• Problem:
Repeat the entries below exactly. Drop the pictures.

____ The input

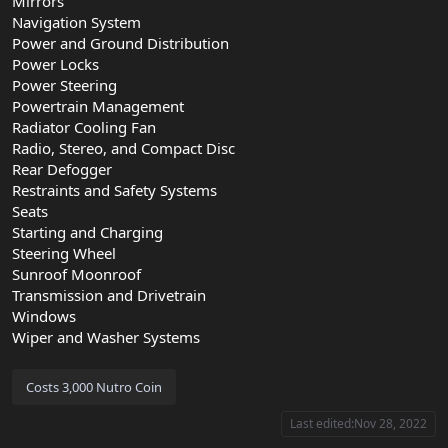
Mirrors
Navigation System
Power and Ground Distribution
Power Locks
Power Steering
Powertrain Management
Radiator Cooling Fan
Radio, Stereo, and Compact Disc
Rear Defogger
Restraints and Safety Systems
Seats
Starting and Charging
Steering Wheel
Sunroof Moonroof
Transmission and Drivetrain
Windows
Wiper and Washer Systems
Last edited:
Nov 28, 2022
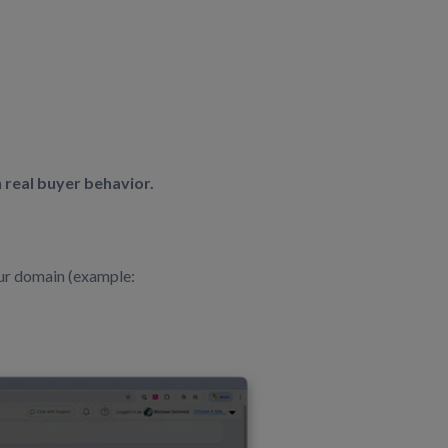
 real buyer behavior.
ur domain (example:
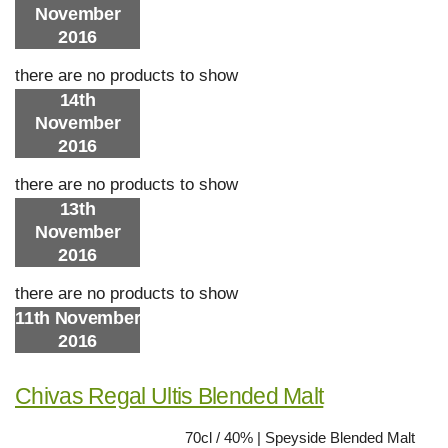
November
2016
there are no products to show
14th
November
2016
there are no products to show
13th
November
2016
there are no products to show
11th November
2016
Chivas Regal Ultis Blended Malt
70cl / 40% | Speyside Blended Malt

________

• Response below:
Mirrors
Navigation System
Power and Ground Distribution
Power Locks
Power Steering
Powertrain Management
Radiator Cooling Fan
Radio, Stereo, and Compact Disc
Rear Defogger
Restraints and Safety Systems
Seats
Starting and Charging
Steering Wheel
Sunroof Moonroof
Transmission and Drivetrain
Windows
Wiper and Washer Systems
Last edited:
Nov 28, 2022
 real buyer behavior.
ur domain (example:
November
2016
there are no products to show
14th
November
2016
there are no products to show
13th
November
2016
there are no products to show
11th November
2016
Chivas Regal Ultis Blended Malt
70cl / 40% | Speyside Blended Malt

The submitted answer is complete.